Make your own rice dumpling or Bak Chang this Dragon Boat Festival.
The Dragon Boat Festival is celebrated around the world. According to a popular theory, there was once a patriotic poet named Qu Yuan, whose loyalty and wisdom incurred the jealousy of the other officials in his court in the King of Chu in ancient China. These officials thus plot to remove him and they succeeded. He was exiled and committed suicide by drowning himself in the river of Miluo.
He was loved by the villagers and many rowed out in their long boats out to the river in an attempt to retrieve his body. The attempts were unsuccessful and the villagers were devastated. In an attempt to preserve the corpse of Qu Yuan, these villages make rice dumplings to feed the fishes in the river so that the fishes will leave Qu Yuan body intact. This is how Dragon Boat and Dumpling Festival came about.
Prepare these ingredients a day in advance. Soak 2 cups of glutinous rice in water overnight.
Soak shitake mushroom in water for 1 hour are more they are soft.
Bring out the store bought bamboo leaves and soak them in water to soften them.
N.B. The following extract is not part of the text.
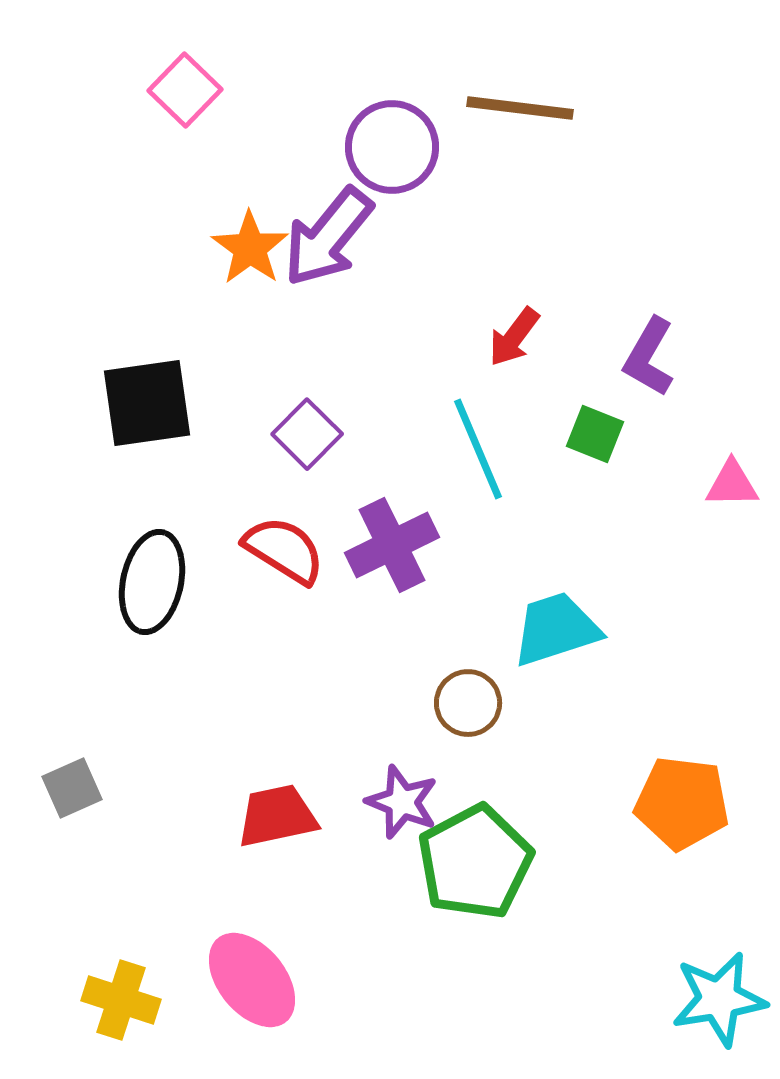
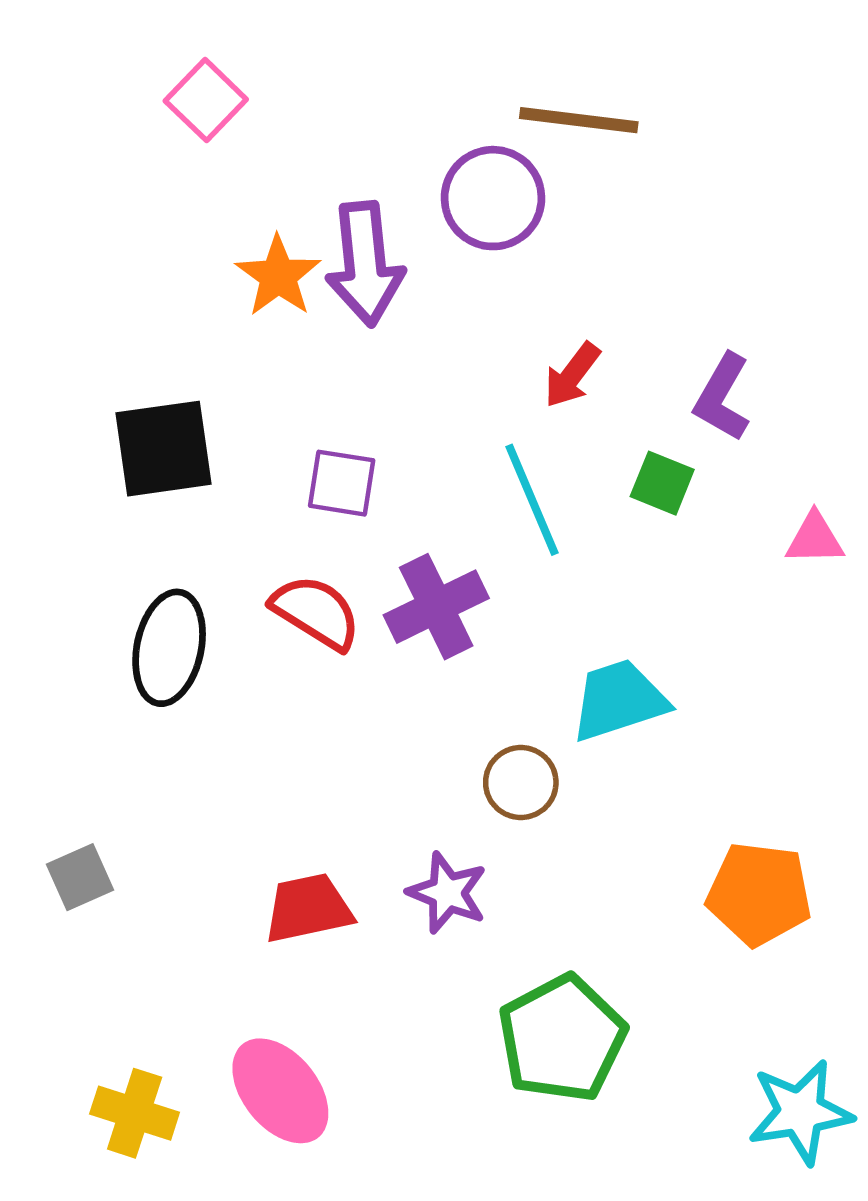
purple circle: (392, 147) -> (493, 198), moved
purple arrow: (328, 237) -> (365, 264), turned -45
purple square: (307, 434) -> (342, 483), turned -36
green pentagon: (475, 862) -> (562, 1039), moved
Cut the 400 g of pork belly into bite size pieces about 1 inch by 1 inch. Marinate the pork belly, add ½ tsp of light soya sauce, 1 tsp of dark soya sauce, ½ tsp of salt, sugar, white pepper and oyster sauce and 1 tsp of five spice powder. Marinate this for 2 hours in the fridge.
Stir fry the pork belly with the shitake mushroom on low heat till they are brown and release an aromatic five spice flavour. Set aside the cooked pork belly and mushroom.
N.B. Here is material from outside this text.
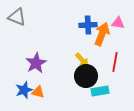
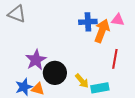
yellow arrow: (82, 60) -> (82, 81), moved
black circle: (86, 76) -> (55, 73), moved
Prepare a frying pan with 3 tbsp of cooking oil or fried onion oil, drain the glutinous rice, and add 2 tbsp of dark soya sauce to colour. Stir fry till the glutinous rice is a little sticky and set aside to cool.
Time to assemble the rice dumplings. Criss cross the leaf to form a cone and spoon some glutinous rice to and add in the meat salted egg yolk, soften green bean, mushroom, chestnut and cover the top with more glutinous rice. The rice dumpling will expand after cooking, so do not compress the fillings and tie it not overly tight.
Bring the top leave down to form a pyramid shape and secure with a twine or cotton thread.
Lower these into a pot of boiling water and cook on low heat for 45 mins. Hang these dumplings up and drain the water.
These can be eaten immediately or store in the fridge for up to 3 days. Enjoy your homemade Bak Chang.